§ TRY IT
Could you repeat the records below exactly, without the pictures?

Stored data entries
--*--

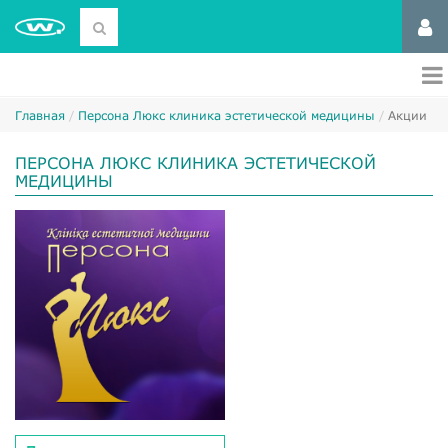
Главная
Персона Люкс клиника эстетической медицины
Акции
ПЕРСОНА ЛЮКС КЛИНИКА ЭСТЕТИЧЕСКОЙ
МЕДИЦИНЫ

--*--

§ TASK RESPONSE
Главная
Персона Люкс клиника эстетической медицины
Акции
ПЕРСОНА ЛЮКС КЛИНИКА ЭСТЕТИЧЕСКОЙ
МЕДИЦИНЫ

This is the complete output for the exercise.